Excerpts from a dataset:
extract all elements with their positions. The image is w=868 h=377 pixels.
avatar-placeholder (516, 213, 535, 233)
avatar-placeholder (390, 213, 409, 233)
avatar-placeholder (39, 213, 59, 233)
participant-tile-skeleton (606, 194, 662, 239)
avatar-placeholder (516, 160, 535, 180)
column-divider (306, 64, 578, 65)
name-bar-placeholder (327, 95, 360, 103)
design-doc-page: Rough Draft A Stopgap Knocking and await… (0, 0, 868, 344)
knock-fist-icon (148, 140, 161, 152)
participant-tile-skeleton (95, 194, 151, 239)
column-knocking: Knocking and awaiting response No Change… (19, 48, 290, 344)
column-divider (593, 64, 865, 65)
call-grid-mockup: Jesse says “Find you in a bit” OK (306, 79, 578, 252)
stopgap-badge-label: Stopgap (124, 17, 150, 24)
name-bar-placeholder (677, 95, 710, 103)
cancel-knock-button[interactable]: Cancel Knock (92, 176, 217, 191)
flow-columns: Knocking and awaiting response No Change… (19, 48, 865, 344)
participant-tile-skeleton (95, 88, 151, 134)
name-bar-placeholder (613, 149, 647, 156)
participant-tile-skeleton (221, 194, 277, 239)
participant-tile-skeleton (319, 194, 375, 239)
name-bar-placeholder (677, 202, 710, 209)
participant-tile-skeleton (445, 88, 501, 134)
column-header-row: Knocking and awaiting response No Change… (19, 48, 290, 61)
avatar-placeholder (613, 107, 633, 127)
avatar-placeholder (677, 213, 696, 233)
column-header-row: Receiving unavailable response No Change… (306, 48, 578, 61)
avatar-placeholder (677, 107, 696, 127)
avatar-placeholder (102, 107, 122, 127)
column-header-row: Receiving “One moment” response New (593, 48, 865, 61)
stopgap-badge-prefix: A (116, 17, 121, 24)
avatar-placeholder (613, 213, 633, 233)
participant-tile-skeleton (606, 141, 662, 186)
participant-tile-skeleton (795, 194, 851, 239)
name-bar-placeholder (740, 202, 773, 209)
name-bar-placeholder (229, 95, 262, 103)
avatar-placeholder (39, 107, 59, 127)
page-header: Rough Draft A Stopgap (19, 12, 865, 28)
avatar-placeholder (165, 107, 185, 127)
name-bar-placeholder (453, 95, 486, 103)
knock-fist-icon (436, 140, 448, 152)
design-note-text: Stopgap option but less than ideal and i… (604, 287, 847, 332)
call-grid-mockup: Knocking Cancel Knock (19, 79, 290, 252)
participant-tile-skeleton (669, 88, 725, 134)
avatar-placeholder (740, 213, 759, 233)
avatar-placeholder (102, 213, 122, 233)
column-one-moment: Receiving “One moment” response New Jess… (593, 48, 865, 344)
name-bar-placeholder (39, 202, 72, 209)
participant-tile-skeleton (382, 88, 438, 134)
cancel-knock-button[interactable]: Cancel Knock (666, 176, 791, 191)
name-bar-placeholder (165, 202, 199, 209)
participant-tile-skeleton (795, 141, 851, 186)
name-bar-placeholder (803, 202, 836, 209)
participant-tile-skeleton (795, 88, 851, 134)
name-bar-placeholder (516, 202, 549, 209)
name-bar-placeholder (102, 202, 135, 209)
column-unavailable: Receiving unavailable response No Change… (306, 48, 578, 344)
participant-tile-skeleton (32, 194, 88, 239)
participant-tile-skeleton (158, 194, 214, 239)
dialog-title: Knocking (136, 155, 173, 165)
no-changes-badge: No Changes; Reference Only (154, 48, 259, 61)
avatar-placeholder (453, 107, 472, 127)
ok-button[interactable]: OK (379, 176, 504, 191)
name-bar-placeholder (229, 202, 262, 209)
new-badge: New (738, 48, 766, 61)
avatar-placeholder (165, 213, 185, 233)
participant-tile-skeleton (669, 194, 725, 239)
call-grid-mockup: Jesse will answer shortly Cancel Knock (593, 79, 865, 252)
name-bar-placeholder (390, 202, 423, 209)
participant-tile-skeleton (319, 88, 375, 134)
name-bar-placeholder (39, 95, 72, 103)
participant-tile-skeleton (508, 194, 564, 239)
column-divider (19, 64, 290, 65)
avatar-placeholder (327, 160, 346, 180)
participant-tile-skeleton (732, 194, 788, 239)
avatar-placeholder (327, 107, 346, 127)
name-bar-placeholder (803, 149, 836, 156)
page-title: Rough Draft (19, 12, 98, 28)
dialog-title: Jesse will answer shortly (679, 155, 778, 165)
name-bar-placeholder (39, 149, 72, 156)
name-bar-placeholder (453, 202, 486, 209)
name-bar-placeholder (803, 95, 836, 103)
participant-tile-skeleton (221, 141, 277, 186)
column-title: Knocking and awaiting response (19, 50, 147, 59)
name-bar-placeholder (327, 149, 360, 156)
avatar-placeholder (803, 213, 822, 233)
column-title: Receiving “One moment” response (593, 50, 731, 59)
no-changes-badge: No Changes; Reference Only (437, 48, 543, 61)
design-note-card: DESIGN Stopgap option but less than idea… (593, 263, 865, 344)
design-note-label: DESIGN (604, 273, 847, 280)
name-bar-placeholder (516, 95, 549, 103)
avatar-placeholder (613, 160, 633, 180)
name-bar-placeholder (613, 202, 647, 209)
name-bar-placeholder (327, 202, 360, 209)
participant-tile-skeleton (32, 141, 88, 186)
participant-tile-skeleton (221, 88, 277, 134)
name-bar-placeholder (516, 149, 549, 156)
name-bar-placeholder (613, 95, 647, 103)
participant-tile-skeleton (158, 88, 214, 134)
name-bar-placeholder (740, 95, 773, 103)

Aim of the task ▸ The response should be a verbatim transcription of the data.

Exercise response ▸
extract all elements with their positions. The image is w=868 h=377 pixels.
avatar-placeholder (516, 213, 535, 233)
avatar-placeholder (390, 213, 409, 233)
avatar-placeholder (39, 213, 59, 233)
participant-tile-skeleton (606, 194, 662, 239)
avatar-placeholder (516, 160, 535, 180)
column-divider (306, 64, 578, 65)
name-bar-placeholder (327, 95, 360, 103)
design-doc-page: Rough Draft A Stopgap Knocking and await… (0, 0, 868, 344)
knock-fist-icon (148, 140, 161, 152)
participant-tile-skeleton (95, 194, 151, 239)
column-knocking: Knocking and awaiting response No Change… (19, 48, 290, 344)
column-divider (593, 64, 865, 65)
call-grid-mockup: Jesse says “Find you in a bit” OK (306, 79, 578, 252)
stopgap-badge-label: Stopgap (124, 17, 150, 24)
name-bar-placeholder (677, 95, 710, 103)
cancel-knock-button[interactable]: Cancel Knock (92, 176, 217, 191)
flow-columns: Knocking and awaiting response No Change… (19, 48, 865, 344)
participant-tile-skeleton (95, 88, 151, 134)
name-bar-placeholder (613, 149, 647, 156)
participant-tile-skeleton (221, 194, 277, 239)
participant-tile-skeleton (319, 194, 375, 239)
name-bar-placeholder (677, 202, 710, 209)
participant-tile-skeleton (445, 88, 501, 134)
column-header-row: Knocking and awaiting response No Change… (19, 48, 290, 61)
avatar-placeholder (613, 107, 633, 127)
avatar-placeholder (677, 213, 696, 233)
column-header-row: Receiving unavailable response No Change… (306, 48, 578, 61)
avatar-placeholder (677, 107, 696, 127)
avatar-placeholder (102, 107, 122, 127)
column-header-row: Receiving “One moment” response New (593, 48, 865, 61)
stopgap-badge-prefix: A (116, 17, 121, 24)
avatar-placeholder (613, 213, 633, 233)
participant-tile-skeleton (606, 141, 662, 186)
participant-tile-skeleton (795, 194, 851, 239)
name-bar-placeholder (740, 202, 773, 209)
name-bar-placeholder (229, 95, 262, 103)
avatar-placeholder (39, 107, 59, 127)
page-header: Rough Draft A Stopgap (19, 12, 865, 28)
avatar-placeholder (165, 107, 185, 127)
name-bar-placeholder (453, 95, 486, 103)
knock-fist-icon (436, 140, 448, 152)
design-note-text: Stopgap option but less than ideal and i… (604, 287, 847, 332)
call-grid-mockup: Knocking Cancel Knock (19, 79, 290, 252)
participant-tile-skeleton (669, 88, 725, 134)
avatar-placeholder (740, 213, 759, 233)
avatar-placeholder (102, 213, 122, 233)
column-one-moment: Receiving “One moment” response New Jess… (593, 48, 865, 344)
name-bar-placeholder (39, 202, 72, 209)
participant-tile-skeleton (382, 88, 438, 134)
cancel-knock-button[interactable]: Cancel Knock (666, 176, 791, 191)
name-bar-placeholder (165, 202, 199, 209)
participant-tile-skeleton (795, 141, 851, 186)
name-bar-placeholder (803, 202, 836, 209)
participant-tile-skeleton (795, 88, 851, 134)
name-bar-placeholder (516, 202, 549, 209)
name-bar-placeholder (102, 202, 135, 209)
column-unavailable: Receiving unavailable response No Change… (306, 48, 578, 344)
participant-tile-skeleton (32, 194, 88, 239)
participant-tile-skeleton (158, 194, 214, 239)
dialog-title: Knocking (136, 155, 173, 165)
no-changes-badge: No Changes; Reference Only (154, 48, 259, 61)
avatar-placeholder (453, 107, 472, 127)
ok-button[interactable]: OK (379, 176, 504, 191)
name-bar-placeholder (229, 202, 262, 209)
new-badge: New (738, 48, 766, 61)
avatar-placeholder (165, 213, 185, 233)
participant-tile-skeleton (669, 194, 725, 239)
call-grid-mockup: Jesse will answer shortly Cancel Knock (593, 79, 865, 252)
name-bar-placeholder (390, 202, 423, 209)
participant-tile-skeleton (319, 88, 375, 134)
name-bar-placeholder (39, 95, 72, 103)
participant-tile-skeleton (508, 194, 564, 239)
column-divider (19, 64, 290, 65)
avatar-placeholder (327, 160, 346, 180)
participant-tile-skeleton (732, 194, 788, 239)
avatar-placeholder (327, 107, 346, 127)
name-bar-placeholder (803, 149, 836, 156)
page-title: Rough Draft (19, 12, 98, 28)
dialog-title: Jesse will answer shortly (679, 155, 778, 165)
name-bar-placeholder (39, 149, 72, 156)
name-bar-placeholder (453, 202, 486, 209)
name-bar-placeholder (803, 95, 836, 103)
participant-tile-skeleton (221, 141, 277, 186)
column-title: Knocking and awaiting response (19, 50, 147, 59)
name-bar-placeholder (327, 149, 360, 156)
avatar-placeholder (803, 213, 822, 233)
column-title: Receiving “One moment” response (593, 50, 731, 59)
no-changes-badge: No Changes; Reference Only (437, 48, 543, 61)
design-note-card: DESIGN Stopgap option but less than idea… (593, 263, 865, 344)
design-note-label: DESIGN (604, 273, 847, 280)
name-bar-placeholder (516, 95, 549, 103)
avatar-placeholder (613, 160, 633, 180)
name-bar-placeholder (613, 202, 647, 209)
name-bar-placeholder (327, 202, 360, 209)
participant-tile-skeleton (32, 141, 88, 186)
participant-tile-skeleton (221, 88, 277, 134)
name-bar-placeholder (516, 149, 549, 156)
name-bar-placeholder (613, 95, 647, 103)
participant-tile-skeleton (158, 88, 214, 134)
name-bar-placeholder (740, 95, 773, 103)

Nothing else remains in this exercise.